With a nod, she allowed that he was Foxtrot.

“What about my code name?” she said. “You think I should stick with Lola Montes? I didn’t choose it.”

“Stick with it. It suits you.”

“You chosen a name yet?”

“Pace Backenforth?” He saw that she saw the joke in that. “No. I’m going with Leo Crane.”

“I see what you did there,” she said.

Did she? Did she see that he had forgiven himself for not being a genius? Did she see that he was ready to stand up and start pushing back against the world, no longer a fugitive or an apologizer; that he wanted a child and a task and to row in with all he had; that it was all due to her somehow, that she had turned a key? Of all the times and places, she lived in this one, and he did too, and they had come upon each other. That could be luck or something grander; either way worked for him.

“Did you have any dreams?” he asked her. His dream of her had been so vivid, she must have dreamed of him also. The world turned out to have hidden languages and plant computers. Probably, in such a world, you can co-dream with your square root.

She squinted up at him. So beautiful. So close.

“Oh. They were amazing. Something about my dad driving his hospital bed around an apple orchard. But then I was driving it instead, and it was a boat instead of a bed, and my mother was throwing baby rabbits at me from the top of the Golden Gate Bridge.”

Nope. Still a mystery.

Mark caught up with them, huffing, sweating. He smelled like he’d just rolled in a bonfire. “You know where we’re going?” he asked them both.

“No idea,” said Leo. Through the open door of the barn ahead of them, he could see Roman slipping a bridle over Little Nell’s head. Then he saw another man in the barn. But who? Trip and Constance were behind them. “Stay here a sec, you guys,” he said. He slipped up to the barn door and peeked in. He came back.

“Who’s the other guy?” Leila asked.

“I dunno. Some guy. Maybe our ride out. There’s also a Thing in there.”

“What kind of a thing, Leo?” asked Mark, with strained patience.

“A Thing. You know. Like a buggy.”

“A Volkswagen Thing?” said Mark.

Constance rolled up behind them, pushing a wheelbarrow full of laptops.
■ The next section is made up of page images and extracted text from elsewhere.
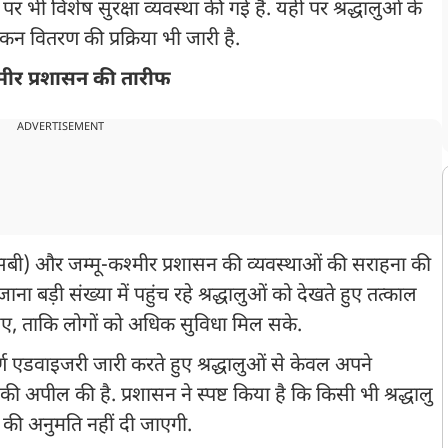
भी विशेष सुरक्षा व्यवस्था की गई है. यहीं पर श्रद्धालुओं के
वितरण की प्रक्रिया भी जारी है.
कश्मीर प्रशासन की तारीफ
ADVERTISEMENT
सएएसबी) और जम्मू-कश्मीर प्रशासन की व्यवस्थाओं की सराहना की
जाना बड़ी संख्या में पहुंच रहे श्रद्धालुओं को देखते हुए तत्काल
हिए, ताकि लोगों को अधिक सुविधा मिल सके.
्ण एडवाइजरी जारी करते हुए श्रद्धालुओं से केवल अपने
की अपील की है. प्रशासन ने स्पष्ट किया है कि किसी भी श्रद्धालु
े की अनुमति नहीं दी जाएगी.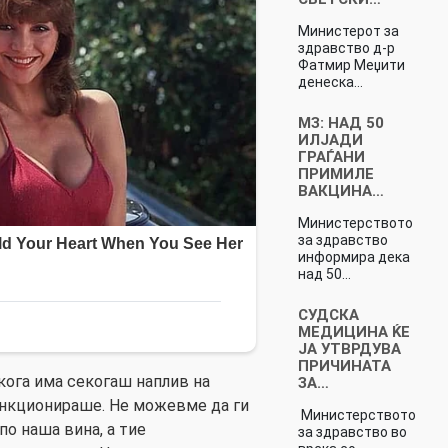
Министерот за
здравство д-р
Фатмир Меџити
денеска…
МЗ: НАД 50
ИЛЈАДИ
ГРАЃАНИ
ПРИМИЛЕ
ВАКЦИНА…
Министерството
за здравство
информира дека
над 50…
СУДСКА
МЕДИЦИНА ЌЕ
ЈА УТВРДУВА
ПРИЧИНАТА
кога има секогаш наплив на
ЗА…
функционираше. Не можевме да ги
Министерството
по наша вина, а тие
за здравство во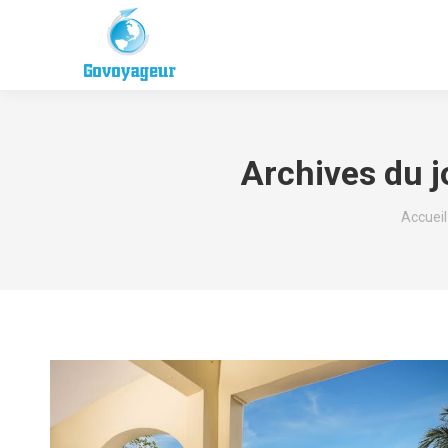
Archives du j
Vous êt
Accueil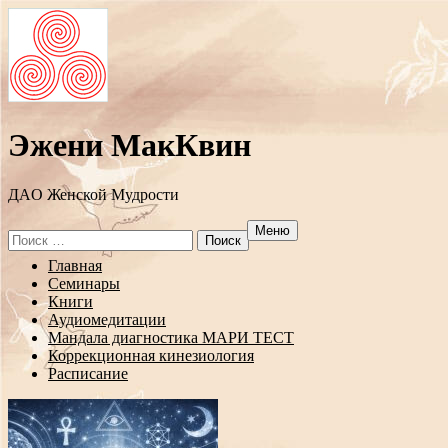
Эжени МакКвин
ДAO Женской Мудрости
Меню
Search
for:
Перейти
Главная
к
Семинары
содержанию
Книги
Аудиомедитации
Мандала диагностика МАРИ ТЕСТ
Коррекционная кинезиология
Расписание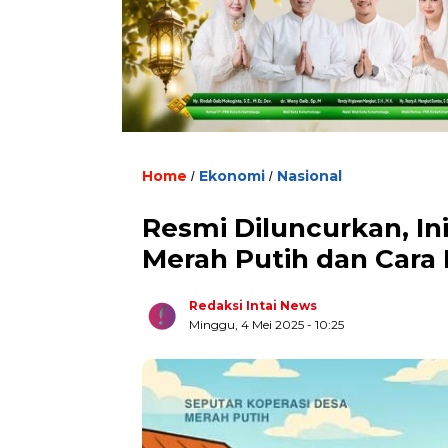
Home
Ekonomi
Nasional
/
/
Resmi Diluncurkan, In
Merah Putih dan Cara 
Bir
Kan
Redaksi Intai News
Minggu, 4 Mei 2025
- 10:25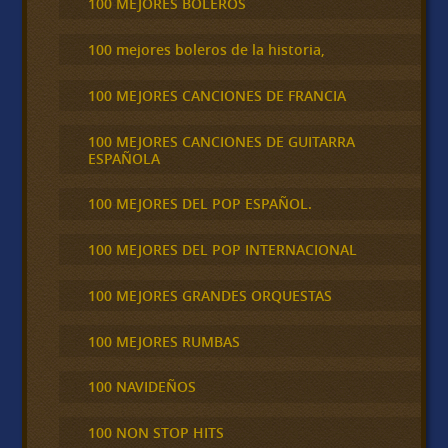
100 MEJORES BOLEROS
100 mejores boleros de la historia,
100 MEJORES CANCIONES DE FRANCIA
100 MEJORES CANCIONES DE GUITARRA
ESPAÑOLA
100 MEJORES DEL POP ESPAÑOL.
100 MEJORES DEL POP INTERNACIONAL
100 MEJORES GRANDES ORQUESTAS
100 MEJORES RUMBAS
100 NAVIDEÑOS
100 NON STOP HITS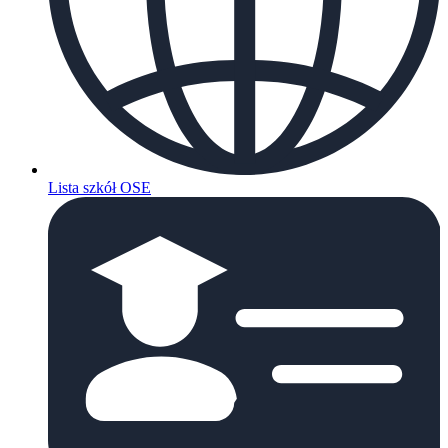
Lista szkół OSE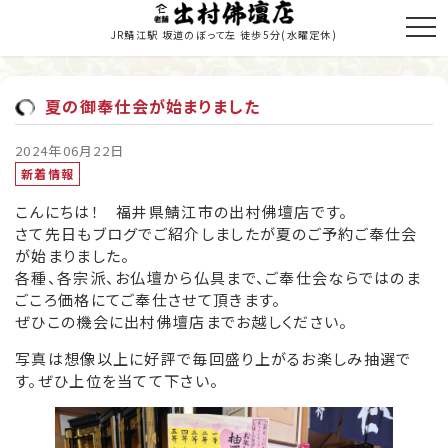
JR鯖江駅 坂道のぼって左 徒歩5分
(水曜定休)
夏の御奉仕会が始まりました
トップページ
2024年06月22日
新着情報
商品のご紹介
こんにちは！ 福井県鯖江市の出村佛壇店です。
お仏壇の修理・修復
さて先日もブログでご紹介しましたが夏のご予約ご奉仕会
が始まりました。
寺院施工
各種、各宗派、お仏壇から仏具まで、ご奉仕会ならではのま
ごころ価格にてご奉仕させて頂きます。
当店の歩み
ぜひこの機会に出村佛壇店までお越しください。
職人紹介
写真は想像以上に好評で毎回盛り上がるお楽しみ抽選で
す。ぜひ上位を当てて下さい。
新着情報・納入履歴
お問い合わせ・お見積り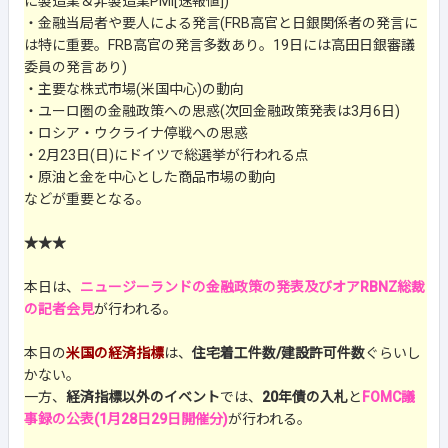
に製造業＆非製造業PMI[速報値])
・金融当局者や要人による発言(FRB高官と日銀関係者の発言に
は特に重要。FRB高官の発言多数あり。19日には高田日銀審議
委員の発言あり)
・主要な株式市場(米国中心)の動向
・ユーロ圏の金融政策への思惑(次回金融政策発表は3月6日)
・ロシア・ウクライナ停戦への思惑
・2月23日(日)にドイツで総選挙が行われる点
・原油と金を中心とした商品市場の動向
などが重要となる。
★★★
本日は、
ニュージーランドの金融政策の発表及びオアRBNZ総裁
の記者会見
が行われる。
本日の
米国の経済指標
は、
住宅着工件数/建設許可件数
ぐらいし
かない。
一方、
経済指標以外のイベント
では、
20年債の入札
と
FOMC議
事録の公表(1月28日29日開催分)
が行われる。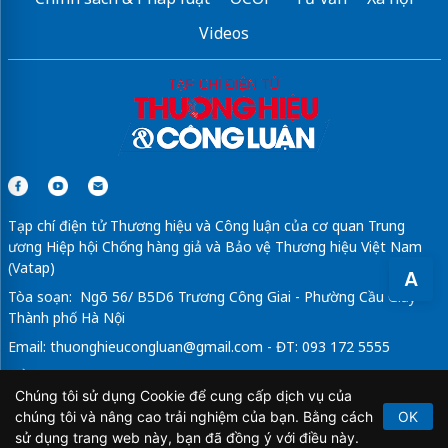
Videos
Tạp chí điện tử Thương hiệu và Công luận của cơ quan Trung
ương Hiệp hội Chống hàng giả và Bảo vệ Thương hiệu Việt Nam
(Vatap)
A
Tòa soạn: Ngõ 56/ B5D6 Trương Công Giai - Phường Cầu Giấy -
Thành phố Hà Nội
Email:
thuonghieucongluan@gmail.com
- ĐT: 093 172 5555
Tổng Biên Tập: Vũ Đức Thuận
Chúng tôi sử dụng Cookie để cung cấp dịch vụ của
Giấy phép hoạt động báo chí điện tử số 64/GP-BTTTT do Bộ
chúng tôi và nâng cao trải nghiệm của bạn. Bằng cách
OK
Thông tin và Truyền thông cấp ngày 21/2/2020.
sử dụng trang web này, bạn đã đồng ý với điều này.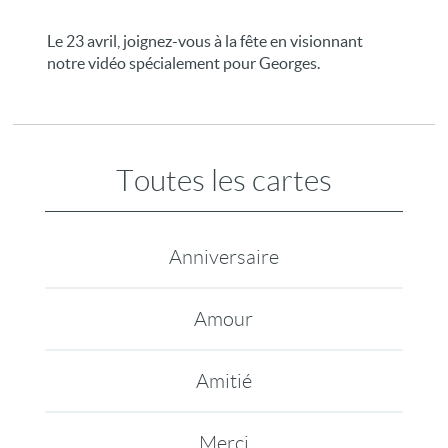
Le 23 avril, joignez-vous à la fête en visionnant
notre vidéo spécialement pour Georges.
Toutes les cartes
Anniversaire
Amour
Amitié
Merci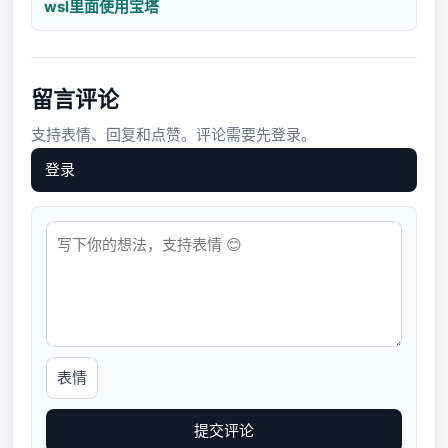
wsl里面使用宝塔
留言评论
支持表情、回复和点赞。评论需要先登录。
登录
表情
提交评论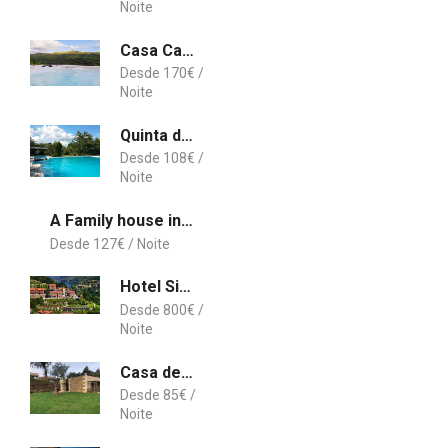
Casa Carvalheira Country House - Gerês
170
€
Quinta da Telheira
108
€
A Family house in Santa Cruz, Torres Vedras
127
€
Hotel Six Senses Douro Valley
800
€
Casa de Campo Bosque da Harmonia
85
€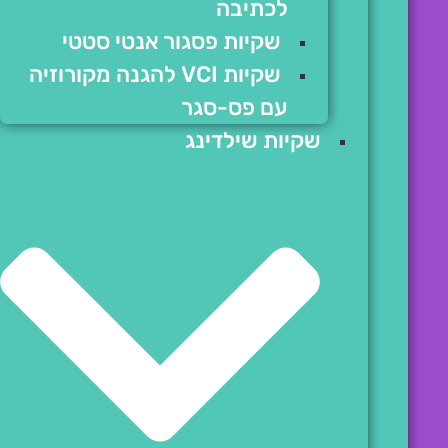
לכתיבה
שקיות פסגור אנטי סטטי
שקיות VCI להגנה מקורוזיה
עם פס-סגר
שקיות שילדינג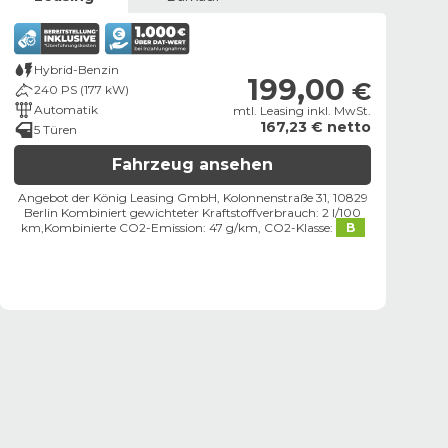
Hybrid-Benzin
199,00
€
240 PS (177 kW)
Automatik
mtl. Leasing inkl. MwSt.
167,23 € netto
5 Türen
Fahrzeug ansehen
Angebot der König Leasing GmbH, Kolonnenstraße 31, 10829
Berlin ​
Kombiniert gewichteter Kraftstoffverbrauch: 2 l/100
km,
Kombinierte CO2-Emission: 47 g/km,
CO2-Klasse:
B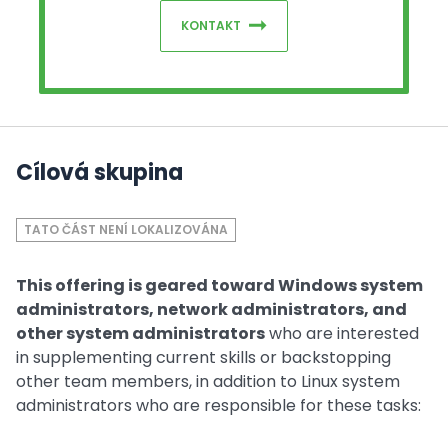
KONTAKT
Cílová skupina
TATO ČÁST NENÍ LOKALIZOVÁNA
This offering is geared toward Windows system
administrators, network administrators, and
other system administrators
who are interested
in supplementing current skills or backstopping
other team members, in addition to Linux system
administrators who are responsible for these tasks: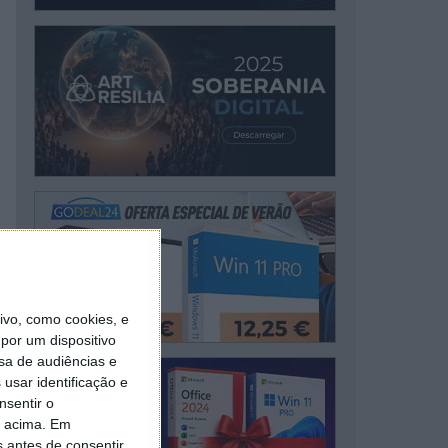
vo, como cookies, e
por um dispositivo
sa de audiências e
usar identificação e
nsentir o
o acima. Em
s antes de consentir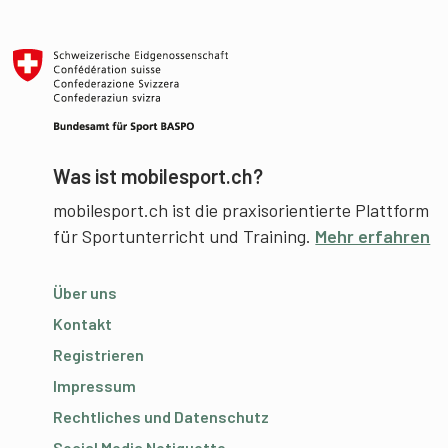
Was ist mobilesport.ch?
mobilesport.ch ist die praxisorientierte Plattform
für Sportunterricht und Training.
Mehr erfahren
Über uns
Kontakt
Registrieren
Impressum
Rechtliches und Datenschutz
Social Media Netiquette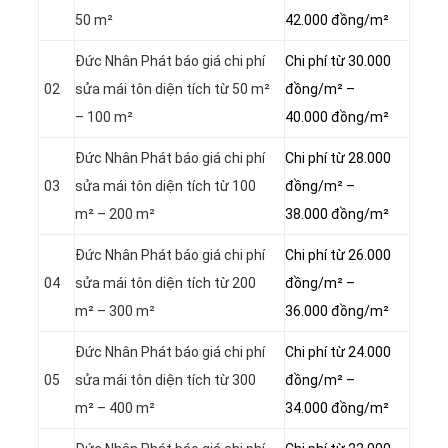
50 m²
42.000 đồng/m²
Đức Nhân Phát báo giá chi phí
Chi phí từ 30.000
02
sửa mái tôn diện tích từ 50 m²
đồng/m² –
– 100 m²
40.000 đồng/m²
Đức Nhân Phát báo giá chi phí
Chi phí từ 28.000
03
sửa mái tôn diện tích từ 100
đồng/m² –
m² – 200 m²
38.000 đồng/m²
Đức Nhân Phát báo giá chi phí
Chi phí từ 26.000
04
sửa mái tôn diện tích từ 200
đồng/m² –
m² – 300 m²
36.000 đồng/m²
Đức Nhân Phát báo giá chi phí
Chi phí từ 24.000
05
sửa mái tôn diện tích từ 300
đồng/m² –
m² – 400 m²
34.000 đồng/m²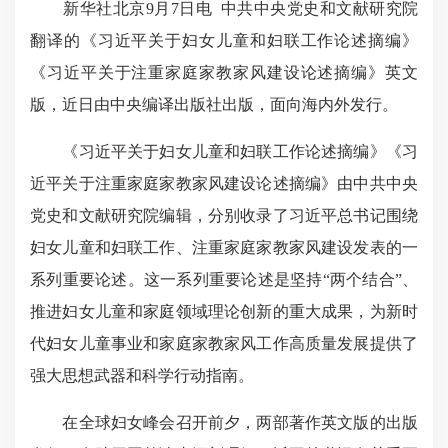
新华社北京9月7日电 中共中央党史和文献研究院
翻译的《习近平关于妇女儿童和妇联工作论述摘编》
《习近平关于注重家庭家教家风建设论述摘编》英文
版，近日由中央编译出版社出版，面向海内外发行。
《习近平关于妇女儿童和妇联工作论述摘编》《习
近平关于注重家庭家教家风建设论述摘编》由中共中央
党史和文献研究院编辑，分别收录了习近平总书记围绕
妇女儿童和妇联工作、注重家庭家教家风建设发表的一
系列重要论述。这一系列重要论述是坚持“两个结合”、
推进妇女儿童和家庭领域理论创新的重大成果，为新时
代妇女儿童事业和家庭家教家风工作高质量发展提供了
强大思想武器和科学行动指南。
在全球妇女峰会召开前夕，两部著作英文版的出版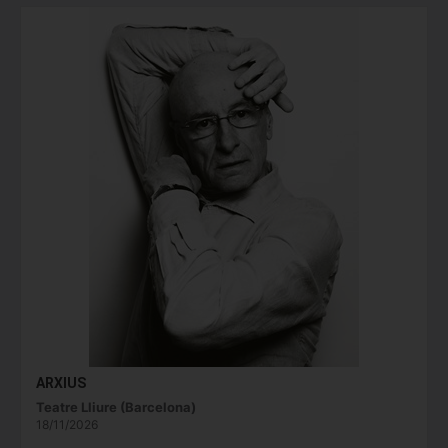
ARXIUS
Teatre Lliure (Barcelona)
18/11/2026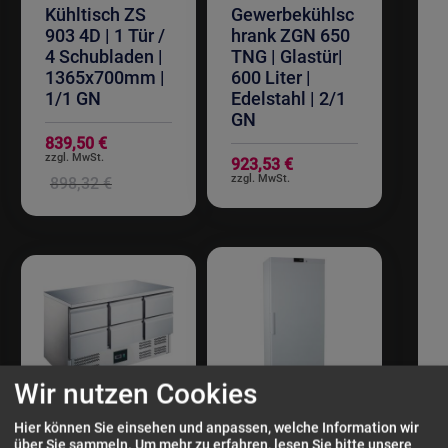
Kühltisch ZS
Gewerbekühlsc
903 4D | 1 Tür /
hrank ZGN 650
4 Schubladen |
TNG | Glastür|
1365x700mm |
600 Liter |
1/1 GN
Edelstahl | 2/1
GN
Sonderangebot
839,50 €
923,53 €
898,32 €
Wir nutzen Cookies
Hier können Sie einsehen und anpassen, welche Information wir
über Sie sammeln.
Um mehr zu erfahren, lesen Sie bitte unsere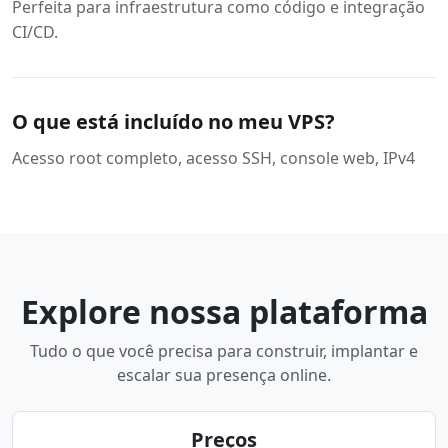
Perfeita para infraestrutura como código e integração
CI/CD.
O que está incluído no meu VPS?
Acesso root completo, acesso SSH, console web, IPv4
Explore nossa plataforma
Tudo o que você precisa para construir, implantar e
escalar sua presença online.
Preços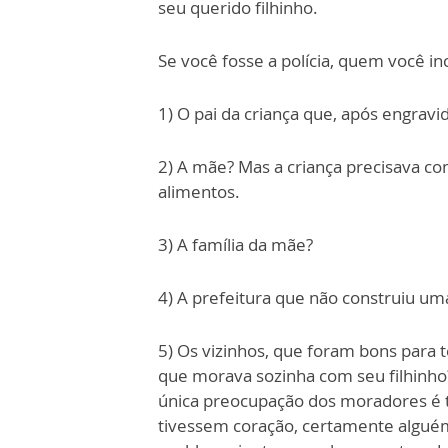
seu querido filhinho.
Se você fosse a polícia, quem você in
1) O pai da criança que, após engrav
2) A mãe? Mas a criança precisava com
alimentos.
3) A família da mãe?
4) A prefeitura que não construiu um
5) Os vizinhos, que foram bons para t
que morava sozinha com seu filhinh
única preocupação dos moradores é t
tivessem coração, certamente alguém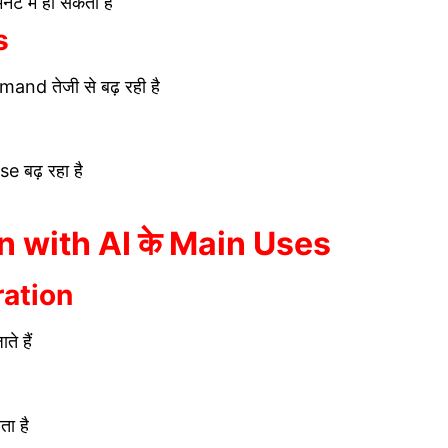
नट में हो सकता है
s
and तेजी से बढ़ रही है
 बढ़ रहा है
 with AI के Main Uses
ation
े हैं
ा है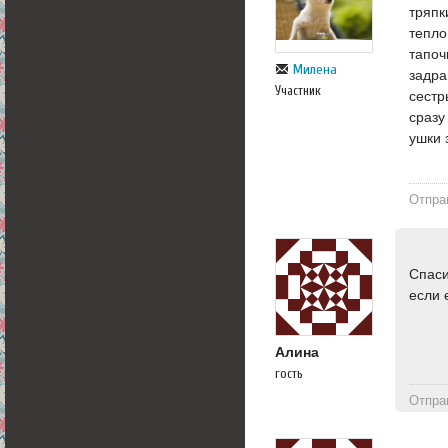
тряпк
тепло
тапоч
Милена
задра
Участник
сестр
сразу
ушки 
Отпра
Спаси
если 
Алина
гость
Отпра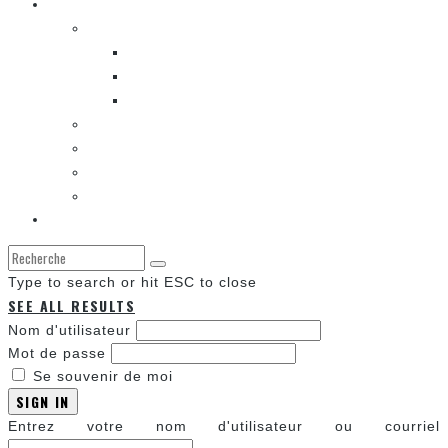
Les autres sections
LES BANDES DESSINÉES
ENTRE LES CASES [BALADO]
LES SORTIES DES BANDES DESSINÉES
LA ZONE DE LECTURE [WEBCOMIC]]
LES CONVENTIONS
LES JEUX VIDÉO
LA TECHNO
LA ZONE D’ÉCOUTE
À propos
Type to search or hit ESC to close
SEE ALL RESULTS
Nom d'utilisateur
Mot de passe
Se souvenir de moi
SIGN IN
Entrez votre nom d'utilisateur ou courriel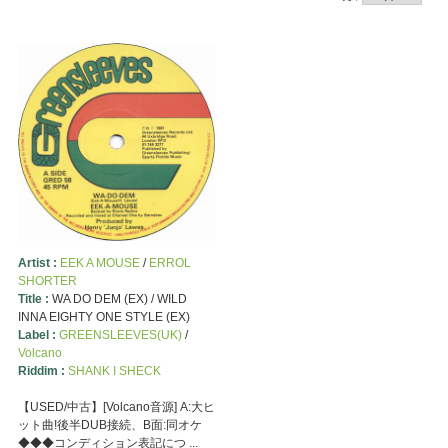
Artist :
EEK A MOUSE
/
ERROL
SHORTER
Title :
WA DO DEM (EX) / WILD
INNA EIGHTY ONE STYLE (EX)
Label :
GREENSLEEVES(UK)
/
Volcano
Riddim :
SHANK I SHECK
【USED/中古】[Volcano音源] A:大ヒ
ット曲!後半DUB接続、B面:同オケ
◆◆◆コンディション表記につ ...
“Where are we going, Constance?” asked Leila.

“Mark’s going to the coast, quickly. The rest of us are going to Seven Ranch, in Enterprise.”

“Is that my ride in there?” asked Mark. Constance nodded.

The man stepped out of the barn. Leila craned her neck and squinted at him.

“He’s one of us?” asked Leo.

“He may be. But he’s also a government agent, and he hasn’t been tested,” said Constance.

“That’s no good,” said Leila.

With a nod, Constance confirmed it was sub-ideal. “But we need him right now. He backs up what Mark told us, that our SineCo asset has been playing us. But he has real assets, inside Pope’s shop. Double agents.”

“Triple, if you think about it,” said Leo.

“He’s got someone on that boat. Someone you’ll need, Mark, when you get there.”

“So I’m supposed to ride down the mountain, alone, with an untested government agent?” said Mark. “I thought you people had rules.”

Chapter 35

Leila went intently toward the barn. There was something about that man. When she walked in, yellow light spilled from an overhead fixture. Her eyes took a moment to adjust. Roman was putting panniers on the pony. The new man was checking under the hood of a car. It was one of those faceted VW buggies from the seventies, faded orange. When he turned and nodded at her, she knew exactly who he was. It was Ned. The one who’d first turned her onto Ding-Dong.com. In Mandalay, he’d looked like a doughy, slightly-too-large-headed guy. That cologne he’d worn to their meeting. Here in the barn, he was handsome and strong-jawed.